Nove zeroquattro duemilaundici

Il viaggio per comprendere e capire cosa vuol dire portare a casa Prosecco biologico continua.

Quest’anno a quanto pare il grande capo che ci guarda dall’alto ha deciso (per il momento) di aiutarci. Pochissima pioggia, pochissime bagnature fogliari, temperature basse. Rischio peronospora pari allo zero.

Un’attenzione un pò più alta va data all’oidio che in queste situazioni può diventare pericoloso. Il primo trattamento infatti è stato effettuato con un fungo antagonista Ampelomyces quisqualis commercialmente chiamato Aq10 che sicuramente aiuta in caso di forti pressioni di oidio.

Nei post precedenti vi parlavo di come stessi vivendo l’esperienza del Prosecco biologico e vorrei continuare sulla falsa riga anche questa volta.

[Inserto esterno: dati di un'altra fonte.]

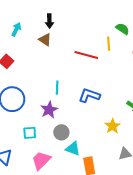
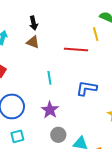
cyan line: (57, 88) -> (49, 78), moved
gray circle: (61, 132) -> (58, 135), moved
cyan square: (30, 133) -> (17, 136), moved

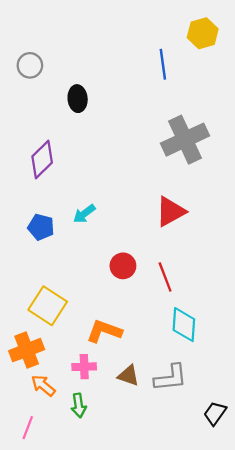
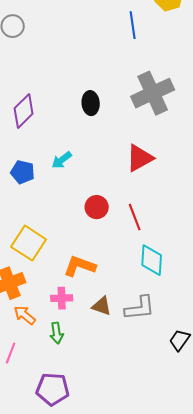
black ellipse: (78, 99) -> (91, 103), moved

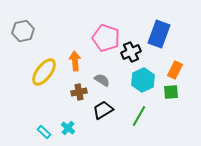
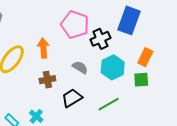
gray semicircle: (102, 80) -> (80, 67), moved
green line: (139, 116) -> (109, 104), turned 30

Sostanzialmente quello che cambia tra il convenzionale e il biologico è l’approccio che si ha con la terra, gli anni passati trattando con molecole chimiche non mi interessavo molto al come e al perchè, sapevo che dovevo fare un trattamento ogni 7/10 giorni e lo facevo. Ora controllo più volte al giorno le previsioni meteo, i grafici della stazione che controlla umidità,bagnatura fogliare, pioggia e mi fa capire se e quando trattare. Porto attenzione a quando fare lo sfalcio dell’erba, a quando pulire l’interfila, ogni giorno (o quasi) mi faccio i miei 19 km per controllare che tutto vada bene.